The North Campus for the Alabama Institute for Deaf and Blind (AIDB) is officially open as of Wednesday. It is the only AIDB campus outside of Talladega.
People in Morgan, Limestone, Lawrence, and Cullman County who are deaf and blind can now receive services at the Decatur Regional Center. It allows more people to receive the services they may need to overcome any obstacles and help them live a successful life.
Alabama Institute for Deaf and Blind opens North Campus in Decatur
“It will give you the resources to accept it, to grow, to learn, to live, whatever it is you want to to, AIDB will provide that," said Terrence Robinson.

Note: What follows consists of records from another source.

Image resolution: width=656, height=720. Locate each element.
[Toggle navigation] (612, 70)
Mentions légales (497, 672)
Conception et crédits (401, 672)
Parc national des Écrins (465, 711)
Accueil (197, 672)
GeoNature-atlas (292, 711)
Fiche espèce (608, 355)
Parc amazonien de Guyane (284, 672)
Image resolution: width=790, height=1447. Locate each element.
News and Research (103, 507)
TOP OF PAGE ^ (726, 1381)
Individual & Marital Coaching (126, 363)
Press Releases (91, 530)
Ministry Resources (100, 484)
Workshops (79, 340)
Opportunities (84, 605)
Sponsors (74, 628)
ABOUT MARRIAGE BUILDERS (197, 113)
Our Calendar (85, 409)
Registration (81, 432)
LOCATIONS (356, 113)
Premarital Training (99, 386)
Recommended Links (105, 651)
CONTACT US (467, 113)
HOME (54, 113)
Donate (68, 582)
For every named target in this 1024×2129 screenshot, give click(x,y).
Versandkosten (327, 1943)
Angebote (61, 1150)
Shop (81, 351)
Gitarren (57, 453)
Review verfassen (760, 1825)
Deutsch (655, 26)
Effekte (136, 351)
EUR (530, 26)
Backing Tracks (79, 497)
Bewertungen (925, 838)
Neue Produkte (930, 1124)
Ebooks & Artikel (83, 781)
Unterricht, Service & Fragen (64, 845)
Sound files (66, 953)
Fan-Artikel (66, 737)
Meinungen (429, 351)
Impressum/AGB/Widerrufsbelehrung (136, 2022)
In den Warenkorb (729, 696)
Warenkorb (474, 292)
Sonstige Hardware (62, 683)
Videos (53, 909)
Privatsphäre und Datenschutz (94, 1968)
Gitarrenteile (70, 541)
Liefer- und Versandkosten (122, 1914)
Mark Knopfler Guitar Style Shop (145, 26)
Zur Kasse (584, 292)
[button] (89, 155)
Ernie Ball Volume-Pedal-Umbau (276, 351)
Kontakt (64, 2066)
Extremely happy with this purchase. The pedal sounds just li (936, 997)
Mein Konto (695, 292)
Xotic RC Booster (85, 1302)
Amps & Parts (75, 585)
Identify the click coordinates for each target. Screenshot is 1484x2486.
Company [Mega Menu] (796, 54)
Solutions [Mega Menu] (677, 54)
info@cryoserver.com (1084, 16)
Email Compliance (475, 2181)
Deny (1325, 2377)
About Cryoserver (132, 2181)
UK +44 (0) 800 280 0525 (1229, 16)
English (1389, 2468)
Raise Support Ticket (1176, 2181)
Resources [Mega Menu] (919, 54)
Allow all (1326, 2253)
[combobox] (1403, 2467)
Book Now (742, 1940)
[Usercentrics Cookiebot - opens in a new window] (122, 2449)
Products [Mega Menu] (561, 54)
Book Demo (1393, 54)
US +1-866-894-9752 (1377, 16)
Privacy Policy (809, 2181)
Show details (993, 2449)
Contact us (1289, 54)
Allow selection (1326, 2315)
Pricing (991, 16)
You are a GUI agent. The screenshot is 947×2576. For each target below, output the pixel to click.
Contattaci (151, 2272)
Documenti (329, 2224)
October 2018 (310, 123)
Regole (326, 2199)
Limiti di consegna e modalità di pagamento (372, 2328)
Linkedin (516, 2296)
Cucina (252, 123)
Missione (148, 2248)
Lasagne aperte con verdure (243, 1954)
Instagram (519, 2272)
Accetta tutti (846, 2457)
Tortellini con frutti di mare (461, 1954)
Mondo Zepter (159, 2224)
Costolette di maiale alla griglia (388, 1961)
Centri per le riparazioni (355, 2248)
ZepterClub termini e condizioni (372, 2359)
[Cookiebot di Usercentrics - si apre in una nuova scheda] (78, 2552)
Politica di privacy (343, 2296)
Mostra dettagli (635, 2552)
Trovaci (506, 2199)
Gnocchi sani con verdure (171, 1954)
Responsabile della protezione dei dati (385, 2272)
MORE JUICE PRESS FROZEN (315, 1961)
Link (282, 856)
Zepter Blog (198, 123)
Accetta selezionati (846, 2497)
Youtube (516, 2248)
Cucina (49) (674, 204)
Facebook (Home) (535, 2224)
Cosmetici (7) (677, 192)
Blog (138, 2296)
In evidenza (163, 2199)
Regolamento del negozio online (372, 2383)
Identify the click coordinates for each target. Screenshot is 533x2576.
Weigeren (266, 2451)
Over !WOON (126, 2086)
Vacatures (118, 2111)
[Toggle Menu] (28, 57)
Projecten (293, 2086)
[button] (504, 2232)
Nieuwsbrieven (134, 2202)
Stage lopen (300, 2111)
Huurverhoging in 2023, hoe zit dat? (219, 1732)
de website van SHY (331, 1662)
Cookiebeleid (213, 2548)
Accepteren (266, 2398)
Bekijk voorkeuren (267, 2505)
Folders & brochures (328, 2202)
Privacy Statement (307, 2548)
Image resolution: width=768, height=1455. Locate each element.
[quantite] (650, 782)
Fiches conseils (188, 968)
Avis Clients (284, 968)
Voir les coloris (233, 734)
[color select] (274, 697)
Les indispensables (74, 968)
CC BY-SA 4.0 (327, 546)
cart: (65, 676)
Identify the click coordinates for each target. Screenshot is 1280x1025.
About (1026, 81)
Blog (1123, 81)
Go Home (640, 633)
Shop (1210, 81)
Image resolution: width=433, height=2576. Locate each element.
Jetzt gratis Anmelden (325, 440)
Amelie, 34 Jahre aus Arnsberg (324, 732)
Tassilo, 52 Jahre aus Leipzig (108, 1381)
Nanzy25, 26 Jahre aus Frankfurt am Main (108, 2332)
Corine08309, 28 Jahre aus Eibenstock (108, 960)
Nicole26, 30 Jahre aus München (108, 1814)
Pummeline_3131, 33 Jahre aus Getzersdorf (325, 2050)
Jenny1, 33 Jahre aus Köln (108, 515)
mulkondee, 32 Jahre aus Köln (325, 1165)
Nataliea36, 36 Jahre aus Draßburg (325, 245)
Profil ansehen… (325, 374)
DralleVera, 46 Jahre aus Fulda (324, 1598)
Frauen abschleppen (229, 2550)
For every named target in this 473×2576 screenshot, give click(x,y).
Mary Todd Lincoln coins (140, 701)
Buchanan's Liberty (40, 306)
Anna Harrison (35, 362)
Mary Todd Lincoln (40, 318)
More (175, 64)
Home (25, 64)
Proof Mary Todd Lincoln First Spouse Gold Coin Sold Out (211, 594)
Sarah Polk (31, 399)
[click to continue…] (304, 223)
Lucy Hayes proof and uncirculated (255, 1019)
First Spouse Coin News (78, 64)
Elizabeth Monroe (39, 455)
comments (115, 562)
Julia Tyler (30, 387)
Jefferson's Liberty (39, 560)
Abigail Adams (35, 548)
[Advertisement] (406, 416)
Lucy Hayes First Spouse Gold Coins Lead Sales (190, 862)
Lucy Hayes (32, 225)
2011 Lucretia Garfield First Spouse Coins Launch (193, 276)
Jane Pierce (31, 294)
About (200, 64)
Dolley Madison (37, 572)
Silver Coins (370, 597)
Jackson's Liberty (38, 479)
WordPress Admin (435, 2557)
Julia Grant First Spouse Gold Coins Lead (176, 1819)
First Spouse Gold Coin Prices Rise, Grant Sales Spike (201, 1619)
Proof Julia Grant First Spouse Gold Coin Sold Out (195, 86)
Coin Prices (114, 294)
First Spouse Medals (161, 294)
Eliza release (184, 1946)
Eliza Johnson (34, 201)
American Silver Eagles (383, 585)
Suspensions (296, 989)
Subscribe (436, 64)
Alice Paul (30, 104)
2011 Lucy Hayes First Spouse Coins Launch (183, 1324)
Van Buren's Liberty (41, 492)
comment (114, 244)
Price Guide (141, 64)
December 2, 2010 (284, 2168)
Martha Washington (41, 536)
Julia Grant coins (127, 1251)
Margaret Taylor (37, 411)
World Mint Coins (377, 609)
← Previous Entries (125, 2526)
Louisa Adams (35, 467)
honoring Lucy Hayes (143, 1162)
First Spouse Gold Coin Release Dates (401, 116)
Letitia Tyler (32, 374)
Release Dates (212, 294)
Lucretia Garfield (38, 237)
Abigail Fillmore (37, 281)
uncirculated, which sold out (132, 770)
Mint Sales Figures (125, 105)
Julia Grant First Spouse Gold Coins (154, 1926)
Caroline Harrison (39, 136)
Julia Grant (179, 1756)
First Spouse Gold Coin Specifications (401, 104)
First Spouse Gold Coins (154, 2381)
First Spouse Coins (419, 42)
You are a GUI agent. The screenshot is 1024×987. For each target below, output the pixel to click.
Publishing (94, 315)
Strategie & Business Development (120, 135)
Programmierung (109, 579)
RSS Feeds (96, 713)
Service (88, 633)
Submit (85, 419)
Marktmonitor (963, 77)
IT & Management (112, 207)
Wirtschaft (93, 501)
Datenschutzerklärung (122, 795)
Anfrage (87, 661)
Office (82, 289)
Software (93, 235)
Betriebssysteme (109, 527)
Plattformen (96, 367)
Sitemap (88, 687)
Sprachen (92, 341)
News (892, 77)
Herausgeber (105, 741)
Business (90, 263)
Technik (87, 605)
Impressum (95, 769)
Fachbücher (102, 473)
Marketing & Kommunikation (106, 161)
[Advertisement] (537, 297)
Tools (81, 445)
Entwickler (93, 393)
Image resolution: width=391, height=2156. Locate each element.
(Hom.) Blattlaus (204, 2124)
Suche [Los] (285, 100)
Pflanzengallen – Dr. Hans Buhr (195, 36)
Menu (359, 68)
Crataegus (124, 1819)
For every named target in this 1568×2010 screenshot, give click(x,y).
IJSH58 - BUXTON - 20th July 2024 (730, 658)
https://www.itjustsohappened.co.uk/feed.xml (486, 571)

Robinson lost his vision just before his 30th birthday in 2016. He lives in Morgan County, but the closest AIDB Regional Center was either in Huntsville or the Shoals so he had to travel about an hour each way to receive any services.
He said opening the North Campus will allow easier access to essential tools to people who are blind or deaf.
“It’ll teach you the necessary skills to live independently, assistive technology, case management, whatever it is you want to do in life, they’ll provide you with the services to get you there.”
The North Campus is currently building classrooms for STEM and manufacturing, as well as independent living areas, like the Alabama Freedom Center for the Blind.
Robinson previously stayed at the Alabama Freedom Center for the Blind in Birmingham.
He said between the center and AIDB, Robinson learned two vital lessons. "Overcoming and learning to accept my blindness," he said. "Attending the Alabama Freedom Center for the Blind, it gave me the confidence needed and AIDB gave me the resources I needed to excel in life."
The classrooms and living areas are under construction, but people can come to the Decatur Regional Center for job support and help with daily services, like getting an interpreter.
“They’re here to interpret things that you need, you know, you can ask for an interpreter to go to a doctor's appointment, hospital, so a variety of different ways their services are going to help people out," Amber Whitehead signed to an interpreter.
Robinson told WAAY 31 that receiving these services reminded him that nothing can prevent him from achieving what he puts his mind to.
AIDB offers free services to people from birth until death.
Senator Arthur Orr played an essential role in bringing AIDB to Decatur. He said it will help give people who are blind and deaf an opportunity to start a career.
"The best impact it will have is the workforce training and job training," Senator Orr said. "We have a serious need for workers in North Alabama, and deaf and blind folks can be just as competent and capable as anyone else, and with the proper training, we’ll be able to plug them in to help fill our workforce needs here in North Alabama.”
They anticipate the North Campus to be completed within 2 years.